Well, Bert, my fine man,
Benign0′s youth has nothing to do with anything; who cares how he became him, there is no need to try to make him into someone else. Just as people should accept you for you.
But, though your thinking is a’stinkin’ on this issue, the fact that you can play the guitar redeems you. I strum now and then, and would do much better if my brain were more intuitively connected to right and left hand doing completely different things.
Joe
Joe,
Rand held that the only moral social system is laissez-faire capitalism. Her political views were strongly individualist and hence anti-statist.
Rand scholars describe her style as “literary, hyperbolic and emotional,” while stressing the importance and originality of her thought.
So very Benigno.
And Joe,
Rand also wrote a book called The Virtue of Selfishness: A New Concept of Egoism. The book covers several issues of the Objectivist philosophy of Ayn Rand. Some of its themes include the identification and validation of egoism as a rational code of ethics, the destructiveness of altruism, and the nature of a proper government.
Joe, your defense of Ayn Rand’s freedom to be left alone by limiting authority called government fly in the face of the Wall Street financial disaster – no thanks to the egoistic and greedy financial wizards – which almost brought your country to its knees if not for federal intervention. Alan Greenspan himself was a former disciple of Randian economics which might explain why he tolerated all those “wizardy” in wall street.
I am not trying to fit Benigno in a box. I am pointing out his inconsistency in criticizing Ellen Tordesillas for alleged ego wrapping when the bloated man himself is ego-filled.
tranquil:
given that Wall Steet was egoistic. the success of its ego lies in the inability of other egos to keep Wall Street in check or hold it accountable. guess who the other egos are.
There was no checking BongV. It was assumed then that laissez-faire economics is the best mechanism for capitalist system. It was assumed that men are capable of moral bounderies for greed and that the system could self-rectify for future failures. Greenspan allowed players all the elbow room it needs to operate.
tranquil:
Adam smith was quite clear that laissez faire is built on the presumption that men have moral boundaries. Therefore, if one were lacking then those boundaries have to be built. Note that Smith opposed any form of economic concentration (such as exhibited in wall street) because it distorts the market’s natural ability to establish a price that provides a fair return on land, labor, and capital. The deeper implication is whatever Wall Street was doing it was anything but laissez faire.
More from wikipedia
Tranquil,
You seem to be saying Ayn Rand was wrong because the US had a financial collapse and therefore BenignO should be someone else, the “better person” you would want him to be.

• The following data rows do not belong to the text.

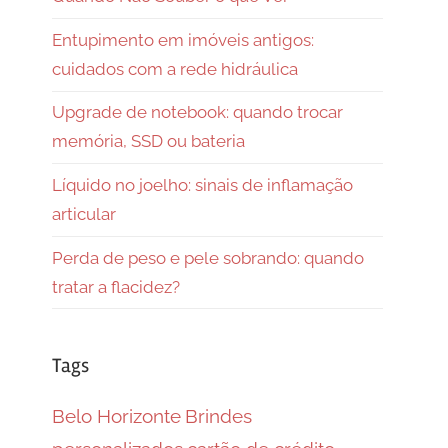
Entupimento em imóveis antigos:
cuidados com a rede hidráulica
Upgrade de notebook: quando trocar
memória, SSD ou bateria
Líquido no joelho: sinais de inflamação
articular
Perda de peso e pele sobrando: quando
tratar a flacidez?
Tags
Belo Horizonte
Brindes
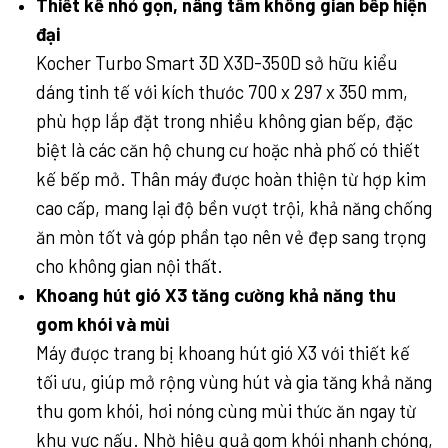
Thiết kế nhỏ gọn, nâng tầm không gian bếp hiện
đại
Kocher Turbo Smart 3D X3D-350D sở hữu kiểu
dáng tinh tế với kích thước 700 x 297 x 350 mm,
phù hợp lắp đặt trong nhiều không gian bếp, đặc
biệt là các căn hộ chung cư hoặc nhà phố có thiết
kế bếp mở. Thân máy được hoàn thiện từ hợp kim
cao cấp, mang lại độ bền vượt trội, khả năng chống
ăn mòn tốt và góp phần tạo nên vẻ đẹp sang trọng
cho không gian nội thất.
Khoang hút gió X3 tăng cường khả năng thu
gom khói và mùi
Máy được trang bị khoang hút gió X3 với thiết kế
tối ưu, giúp mở rộng vùng hút và gia tăng khả năng
thu gom khói, hơi nóng cùng mùi thức ăn ngay từ
khu vực nấu. Nhờ hiệu quả gom khói nhanh chóng,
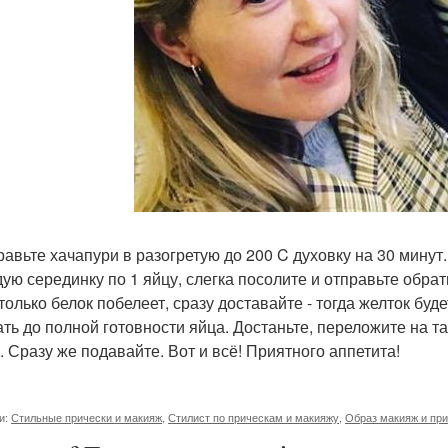
правьте хачапури в разогретую до 200 C духовку на 30 мину
дую серединку по 1 яйцу, слегка посолите и отправьте обрат
 только белок побелеет, сразу доставайте - тогда желток бу
ать до полной готовности яйца. Достаньте, переложите на т
. Сразу же подавайте. Вот и всё! Приятного аппетита!
и:
Стильные прически и макияж
,
Стилист по прическам и макияжу
,
Образ макияж и пр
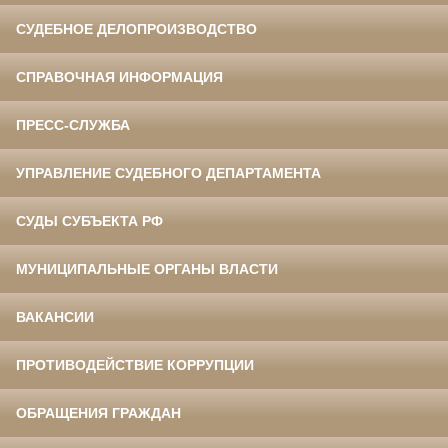
СУДЕБНОЕ ДЕЛОПРОИЗВОДСТВО
СПРАВОЧНАЯ ИНФОРМАЦИЯ
ПРЕСС-СЛУЖБА
УПРАВЛЕНИЕ СУДЕБНОГО ДЕПАРТАМЕНТА
СУДЫ СУБЪЕКТА РФ
МУНИЦИПАЛЬНЫЕ ОРГАНЫ ВЛАСТИ
ВАКАНСИИ
ПРОТИВОДЕЙСТВИЕ КОРРУПЦИИ
ОБРАЩЕНИЯ ГРАЖДАН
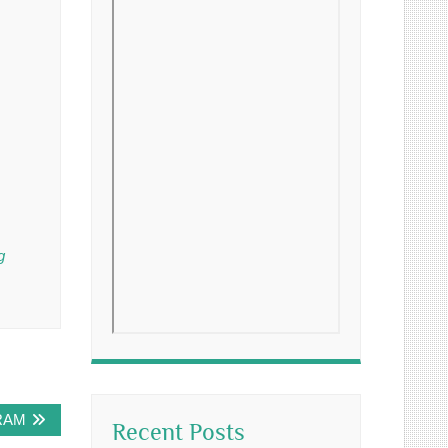
g
RAM
Recent Posts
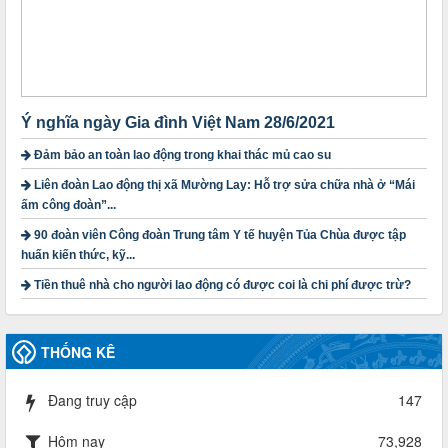
Quyết định số 1754/QĐ-TLĐ Về việc ban hành Quy định về
nguyên tắc xây dựng và giao dự toán tài chính công đoàn
năm 2025
Thời gian đăng: 23/09/2024
lượt xem: 4200 | lượt tải:1315
Ý nghĩa ngày Gia đình Việt Nam 28/6/2021
3716/TLD-TC
Công văn hướng dẫn công tác quả lý tài chính, tài sản công
Đảm bảo an toàn lao động trong khai thác mủ cao su
đoàn khi đơn vị sát nhập, chấm dứt hoạt động
Liên đoàn Lao động thị xã Mường Lay: Hỗ trợ sửa chữa nhà ở “Mái
Thời gian đăng: 13/04/2025
ấm công đoàn”...
lượt xem: 2006 | lượt tải:722
90 đoàn viên Công đoàn Trung tâm Y tế huyện Tủa Chùa được tập
60/TB-LĐLĐ
huấn kiến thức, kỹ...
Thông báo công khai dự toán thu, chi tài chính công đoàn
LĐLĐ tỉnh Điện Biên năm 2025
Tiền thuê nhà cho người lao động có được coi là chi phí được trừ?
Thời gian đăng: 28/04/2025
lượt xem: 822 | lượt tải:286
485/QĐ-LĐLĐ
THỐNG KÊ
Quyết định về việc công bố công khai quyết toán ngân sách
nhà nước năm 2024
Đang truy cập
147
Thời gian đăng: 29/04/2025
lượt xem: 919 | lượt tải:257
Hôm nay
73,928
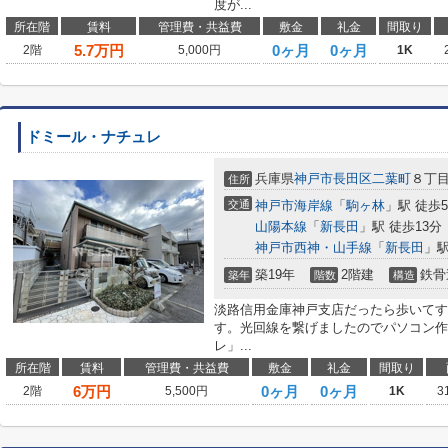
度が...
所在階
賃料
管理費・共益費
敷金
礼金
間取り
5.7
万円
0ヶ月
0ヶ月
2階
5,000円
1K
ドミール・ナチュレ
兵庫県
神戸市長田区
二葉町
８丁
住所
交通
神戸市海岸線
「
駒ヶ林
」駅 徒歩
山陽本線
「
新長田
」駅 徒歩13分
神戸市西神・山手線
「
新長田
」駅
築19年
2階建
鉄骨
築年
階数
構造
淡路信用金庫神戸支店だったら歩いてすぐ
す。光回線を繋げましたのでパソコン作
レ」...
所在階
賃料
管理費・共益費
敷金
礼金
間取り
6
万円
0ヶ月
0ヶ月
2階
5,500円
1K
3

Who is self-involved in that expression?
For myself, egoism is not selfish, it is the freedom to live to be the best one can be, without bending to the whims and wills of others. Government laws and regulations can be good or bad, depending on context. I’m not Ayn Rand, nor do I subscribe to her philosophy, but I certainly understand her point. I admire the woman’s intellect. She is consistent, for sure. Brilliant for sure.
Furthermore, you seem to ascribe negativity to being emotional, a chauvinist’s view if ever there were one. Emotions are what make poets poets. We all have them; they can oft be called “passion”, that which distinguishes deep people from shallow.
As for Benign0′s inconsistency, one ego calling out another, you are certainly free to make that observation. For myself, I appreciate his perspectives, no matter what sense of self-importance they are wrapped in. You see, he makes me THINK. More than any other writer here . . .
Joe
Individualism is a whole world better than groupthink, guys. Think about it.
Meanwhile, the Jologs Queen is going nowhere real fast with her GMA hate campaign. She seems to be a lover of hate. :-P
You mean benignO’s blogsite has more hits than Tordesillas’ blogs?